■ **GOAL OF THE EXERCISE**
Apart from any images, the entries are to be output exactly.

(Collected data)
===============

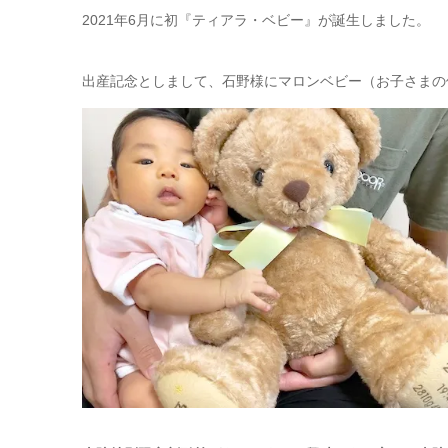
2021年6月に初『ティアラ・ベビー』が誕生しました。
出産記念としまして、石野様にマロンベビー（お子さまの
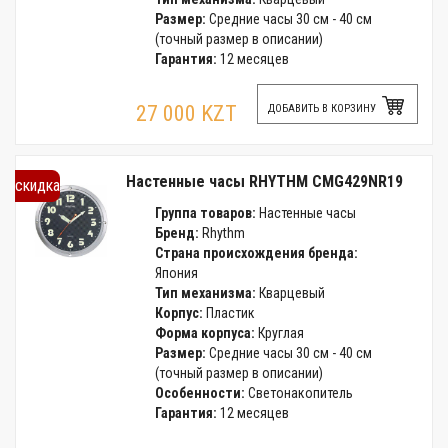
Размер:
Средние часы 30 см - 40 см
(точный размер в описании)
Гарантия:
12 месяцев
27 000 KZT
ДОБАВИТЬ В КОРЗИНУ
Настенные часы RHYTHM CMG429NR19
скидка
Группа товаров:
Настенные часы
Бренд:
Rhythm
Страна происхождения бренда:
Япония
Тип механизма:
Кварцевый
Корпус:
Пластик
Форма корпуса:
Круглая
Размер:
Средние часы 30 см - 40 см
(точный размер в описании)
Особенности:
Светонакопитель
Гарантия:
12 месяцев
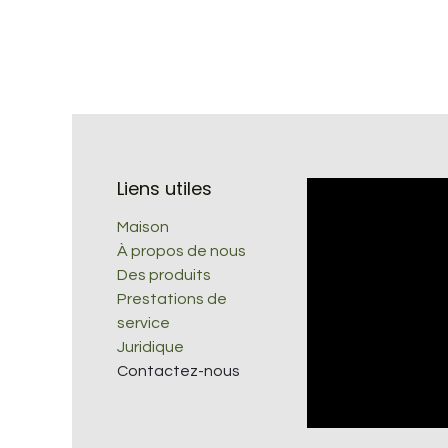
Liens utiles
Maison
À propos de nous
Des produits
Prestations de
service
Juridique
Contactez-nous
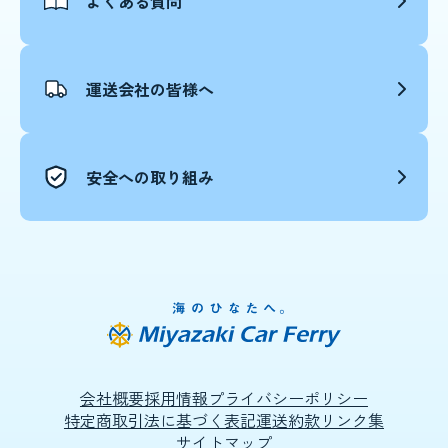
よくある質問
運送会社の皆様へ
安全への取り組み
会社概要
採用情報
プライバシーポリシー
特定商取引法に基づく表記
運送約款
リンク集
サイトマップ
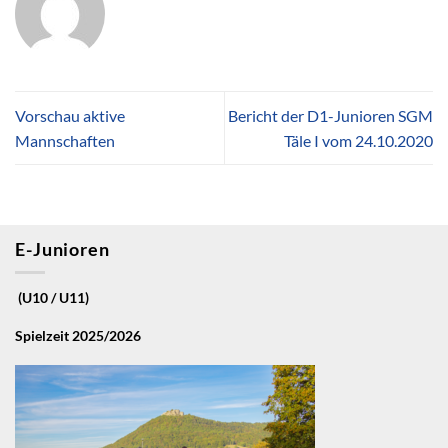
Vorschau aktive
Bericht der D1-Junioren SGM
Mannschaften
Täle I vom 24.10.2020
E-Junioren
(U10 / U11)
Spielzeit 2025/2026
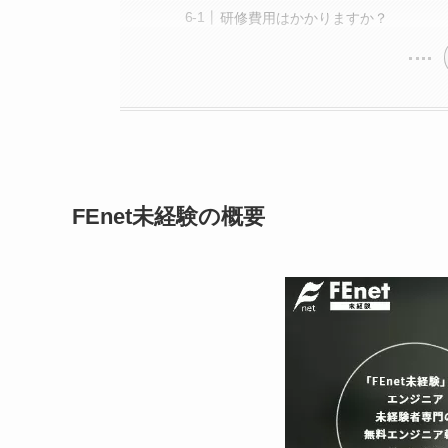
研修費用はかかりますか？
FEnet未経験の概要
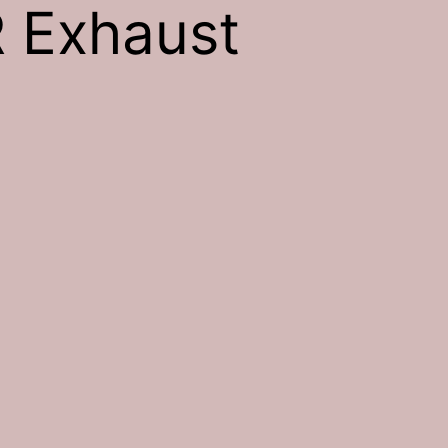
 Exhaust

===============

■ **SOLUTION FOR THIS PROBLEM**
2021年6月に初『ティアラ・ベビー』が誕生しました。
出産記念としまして、石野様にマロンベビー（お子さまの
Размер:
Средние часы 30 см - 40 см
(точный размер в описании)
Гарантия:
12 месяцев
27 000 KZT
ДОБАВИТЬ В КОРЗИНУ
Настенные часы RHYTHM CMG429NR19
скидка
Группа товаров:
Настенные часы
Бренд:
Rhythm
Страна происхождения бренда:
Япония
Тип механизма:
Кварцевый
Корпус:
Пластик
Форма корпуса:
Круглая
Размер:
Средние часы 30 см - 40 см
(точный размер в описании)
Особенности:
Светонакопитель
Гарантия:
12 месяцев
Liens utiles
Maison
À propos de nous
Des produits
Prestations de
service
Juridique
Contactez-nous
よくある質問
運送会社の皆様へ
安全への取り組み
会社概要
採用情報
プライバシーポリシー
特定商取引法に基づく表記
運送約款
リンク集
サイトマップ
Vorschau aktive
Bericht der D1-Junioren SGM
Mannschaften
Täle I vom 24.10.2020
E-Junioren
(U10 / U11)
Spielzeit 2025/2026
研修費用はかかりますか？
FEnet未経験の概要
 Exhaust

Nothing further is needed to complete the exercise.